# Fish with Prosciutto, Capers, Parsley sauce



## QSis (Mar 10, 2005)

This is my absolute FAVORITE sauce for white fish!  Tyler Florence made it with halibut which is heavenly, but I've made it with haddock, cod and sole.  

This will make a fish-lover out of anyone (I speak from personal experience).

Lee

Halibut with Prosciutto, Capers, Parsley, etc. sauce – Tyler Florence

1/2 cup all-purpose flour 
Salt and freshly ground salt and pepper 
2 (6-ounce) halibut fillets 
Extra-virgin olive oil 
3 tablespoons butter 
2 slices prosciutto, cut into strips 
1/2 cup white wine 
1/2 lemon, juiced 
2 teaspoons capers 
2 tablespoons chopped fresh flat-leaf parsley plus whole sprigs, for garnish 

Preheat the oven to 375 degrees F. 

Put the flour on a deep plate or in a shallow bowl and season well with salt and pepper. Dredge the fish in the flour. Put a large skillet over medium-high heat, add 1 tablespoon oil and the butter and get the skillet hot. Add the fillets and cook until browned on 1 side, 2 to 3 minutes. At the same time, add the prosciutto and cook, stirring, to brown. Then flip the fish, put the skillet in the oven, and roast until the fish is just cooked through, about 10 minutes. 

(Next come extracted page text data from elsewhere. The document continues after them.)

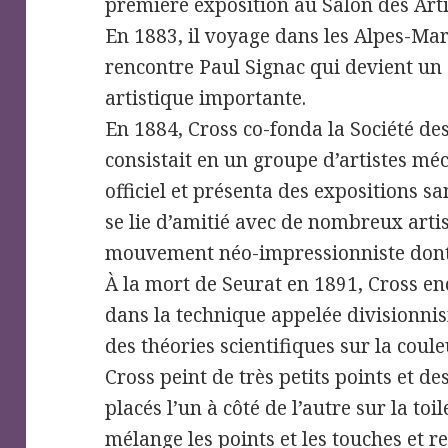
première exposition au Salon des Arti
En 1883, il voyage dans les Alpes-Mar
rencontre Paul Signac qui devient un
artistique importante.
En 1884, Cross co-fonda la Société de
consistait en un groupe d’artistes mé
officiel et présenta des expositions san
se lie d’amitié avec de nombreux arti
mouvement néo-impressionniste dont
À la mort de Seurat en 1891, Cross e
dans la technique appelée divisionnis
des théories scientifiques sur la coule
Cross peint de très petits points et de
placés l’un à côté de l’autre sur la toi
mélange les points et les touches et r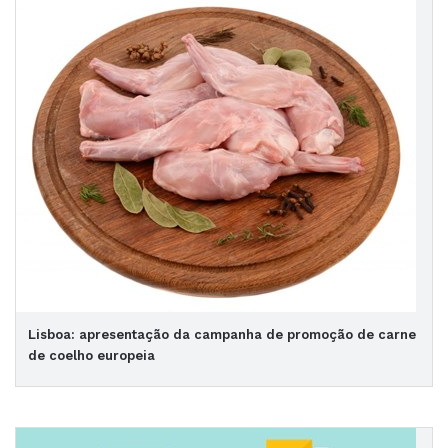
Lisboa: apresentação da campanha de promoção de carne
de coelho europeia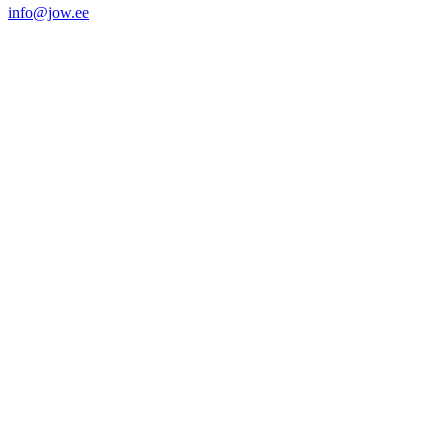
info@jow.ee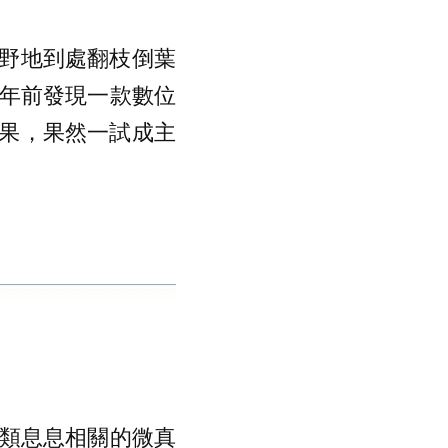
野地到處翻枝倒葉
 年前發現一款數位
果，果然一試成主
人類息息相關的微真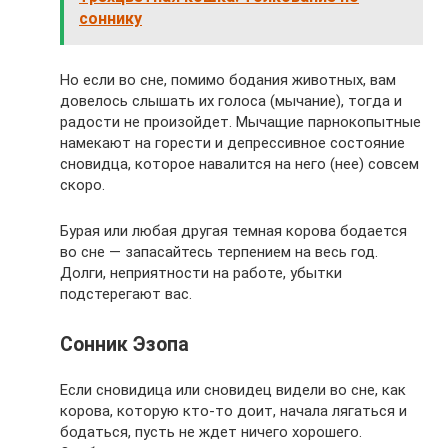
соннику
Но если во сне, помимо бодания животных, вам
довелось слышать их голоса (мычание), тогда и
радости не произойдет. Мычащие парнокопытные
намекают на горести и депрессивное состояние
сновидца, которое навалится на него (нее) совсем
скоро.
Бурая или любая другая темная корова бодается
во сне — запасайтесь терпением на весь год.
Долги, неприятности на работе, убытки
подстерегают вас.
Сонник Эзопа
Если сновидица или сновидец видели во сне, как
корова, которую кто-то доит, начала лягаться и
бодаться, пусть не ждет ничего хорошего.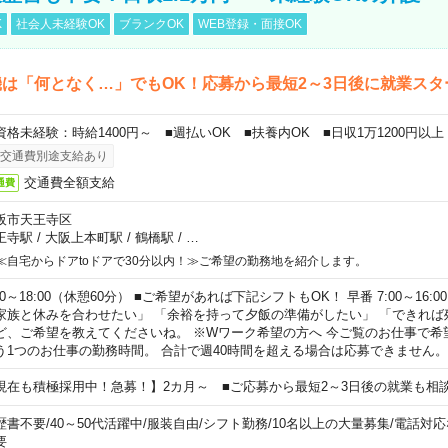
K
社会人未経験OK
ブランクOK
WEB登録・面接OK
は「何となく…」でもOK！応募から最短2～3日後に就業スタ
資格未経験：時給1400円～ ■週払いOK ■扶養内OK ■日収1万1200円以上
交通費別途支給あり
交通費全額支給
通費
阪市天王寺区
王寺駅
/
大阪上本町駅
/
鶴橋駅
/
…
≪自宅からドアtoドアで30分以内！≫ご希望の勤務地を紹介します。
00～18:00（休憩60分） ■ご希望があれば下記シフトもOK！ 早番 7:00～16:00 遅
家族と休みを合わせたい」 「余裕を持って夕飯の準備がしたい」 「できれば
ど、ご希望を教えてくださいね。 ※Wワーク希望の方へ 今ご覧のお仕事で希
う1つのお仕事の勤務時間。 合計で週40時間を超える場合は応募できません。
現在も積極採用中！急募！】2カ月～ ■ご応募から最短2～3日後の就業も相
歴書不要
/
40～50代活躍中
/
服装自由
/
シフト勤務
/
10名以上の大量募集
/
電話対応
要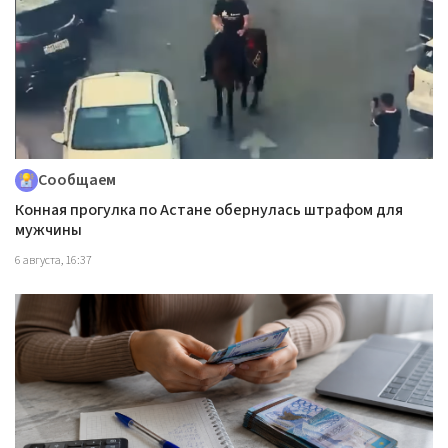
Сообщаем
Конная прогулка по Астане обернулась штрафом для
мужчины
6 августа, 16:37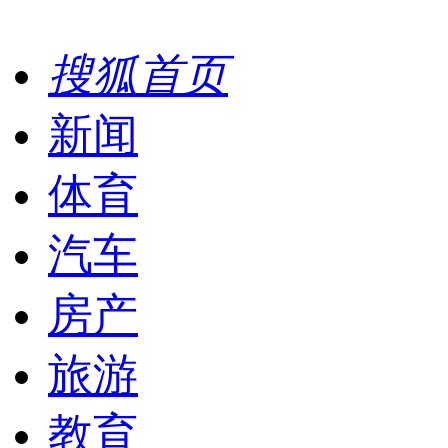
搜狐首页
新闻
体育
汽车
房产
旅游
教育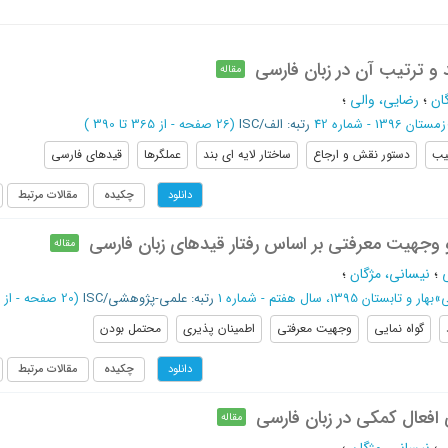
 و ترتیب آن در زبان فارسی
مقاله
ان
؛
رضایی، والی
؛
زمستان 1396 - شماره 42
رتبه: الف/ISC
(‎26 صفحه -
از 365 تا 390
)
یب
دستور نقش و ارجاع
ساختار لایه ای بند
عملگرها
قیدهای فارسی
چکیده
مقالات مرتبط
دانلود
 و وجهیت معرفتی بر اساس رفتار قیدهای زبان فارسی
مقاله
؛
نیسانی، مژگان
؛
ی
»
بهار و تابستان 1395، سال هفتم - شماره 1
رتبه: علمی-پژوهشی/ISC
(‎20 صفحه -
از 37 تا 56
گواه نمایی
وجهیت معرفتی
اطمینان پذیری
محتمل بودن
چکیده
مقالات مرتبط
دانلود
 افعال کمکی در زبان فارسی
مقاله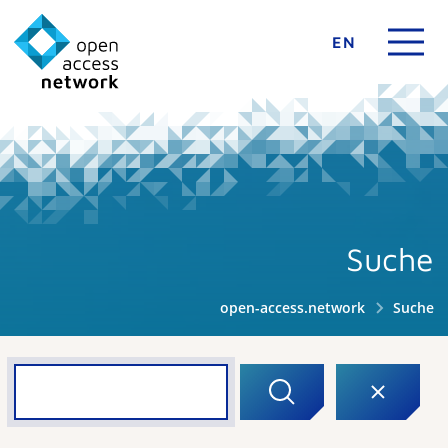
EN
Suche
open-access.network
Suche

Remove the fish to 2 serving plates. Dump the prosciutto out onto paper towels to drain. Put the skillet back over medium heat. Add another tablespoon olive oil, the white wine, lemon juice, capers, the remaining 2 tablespoons butter and the parsley and bring to a boil; boil until reduced and thickened. Season with salt and pepper. Pour the sauce over the fish, top with the prosciutto, and serve immediately.


----------



## GB (Mar 10, 2005)

I think you just posted my dinner for tomorrow. Thanks QSis!


----------